Marco Rubio, Russell Moore: Pray America Can Help Persecuted Mideast Christians
Florida senator Marco Rubio and Russell Moore of the Southern Baptist Convention have jointly written an article in The Washington Post, urging Christians and U.S. officials to observe this Christmas season with a sense of burden for the persecuted Christians "in the land of Jesus's birth."
Due to the scourge of radical Islam in the Middle East, "some churches that have existed since the Book of Acts are on the brink of ruin," Rubio, a Republican presidential candidate, and Moore, who heads the Ethics & Religious Liberty Commission of SBC, write, referring to violence by the Islamic State and other jihadist groups, which seek religious cleansing of the Christian minority.

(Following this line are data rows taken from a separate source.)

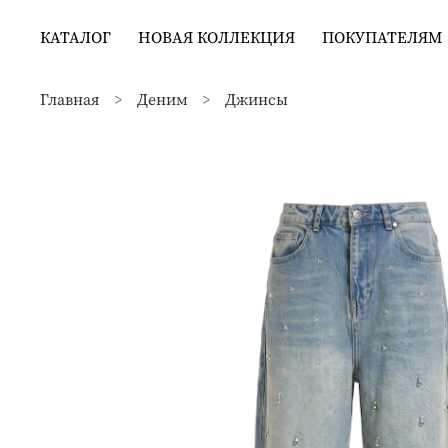
КАТАЛОГ
НОВАЯ КОЛЛЕКЦИЯ
ПОКУПАТЕЛЯМ
Главная
Деним
Джинсы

"Their tactics are to bomb churches or convert them to mosques, to violently drive Christians and other minorities from their homes, force conversions to Islam, or require compliance with Islamic apostasy and blasphemy codes," explain Rubio and Moore, adding that some repressive governments are also persecuting Christians in the Middle East and around the world.
The U.S. State Department is ready to designate the terror of Islamic State, also known as ISIS or ISIL, against the Yazidis as genocide, but they have no plan to do so for Christians who are being targeted by the terror group in Syria and Iraq, the two complain.
Political leaders, they add, should have the "courage to hold adversaries and allies alike" to a high standard –including China, Saudi Arabia and Pakistan – and listen to the counsel of the U.S. Commission on International Religious Freedom.
Referring to ISIS, which is seeking to establish a caliphate in the Levant region and beyond, Rubio and Moore say, "Dismantling this murderous terrorist organization through force will help protect the American people while also preserving ancient communities in the cradle of Christianity."
Christians are among the main civilian targets of ISIS, an al-Qaeda offshoot. More than 700,000 of Syria's Christian population of 1.1 million have been displaced by ISIS. In Iraq, more than 125,000 Christians have fled their homes in the Nineveh Plains and are living as internally displaced people in the autonomous Kurdistan region of Northern Iraq due to attack by the Sunni terror group, which has also destroyed many historical Christian sites in the region.
U.S. foreign assistance "needs to be targeted to religious minorities who have been forced to leave their homes and are now seeking safe haven elsewhere in the region," Rubio and Moore write.
Christians who are ordinary citizens are also supposed to help, they suggest, quoting Apostle Paul as saying in the New Testament that the church is a body made of many parts, and if one part of the body suffers, we all do. "So we ask you to join us in praying openly for all of those who are forced to pray in secret."
They conclude by urging prayers for America: "Pray that in this time of terrible affliction, our nation may be a force for justice, for peace, and for healing throughout the world."